What Is Command Limiting?

In a VM environment, the Control Program (CP) component of the operating system controls the operation of the CPU. Privileged VM users can control, modify, and display sensitive portions of the CP through a set of powerful commands, called CP commands. CA ACF2 for z/ VM command limiting is a way to control who can execute specific operands of CP commands.
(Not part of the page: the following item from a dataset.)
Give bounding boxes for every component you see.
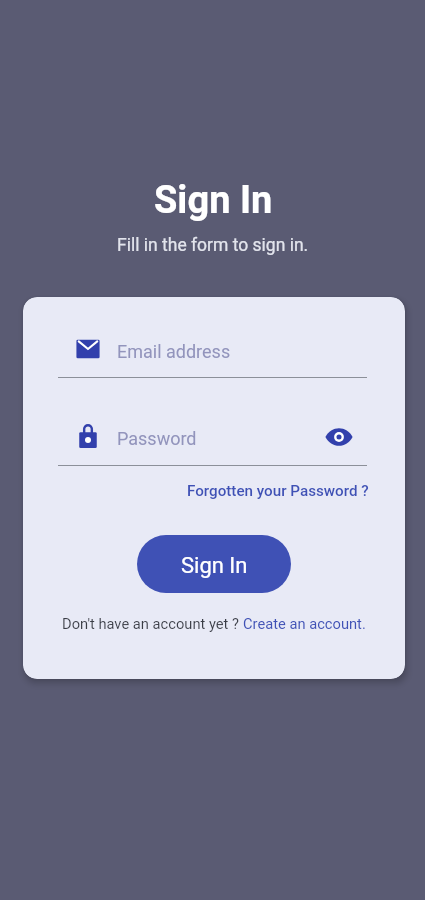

The CP command classification scheme is a standard security facility of VM. It lets you classify a user to CP. By default, CP classifies users through seven nonhierarchical privilege classes, ranging from the highest level of A (defining a system operator) to G (general user). CA ACF2 for z/ VM does not interfere with the normal CP privilege class security. Normal privilege class validation is done even with command limiting active. CA ACF2 for z/ VM command limiting provides a finer degree of control over the execution of CP commands. Some of the benefits you receive from command limiting include:

• Controlling the use of individual command operands. For example, the CHANGE and TRANSFER commands let users manipulate reader, punch, and printer files. You control user access to files on the VM spooling system.
• Preventing users from executing a particular CP command without having to modify CP. For example, all class G users can normally issue the TRACE command. Command limiting can prevent users from executing TRACE and other powerful CP commands.
• Command limiting controls are very flexible. For example, you can:
  • Log the execution of powerful commands and operands to maintain a complete audit trail of their use
  • Select the particular CP commands that you want to control.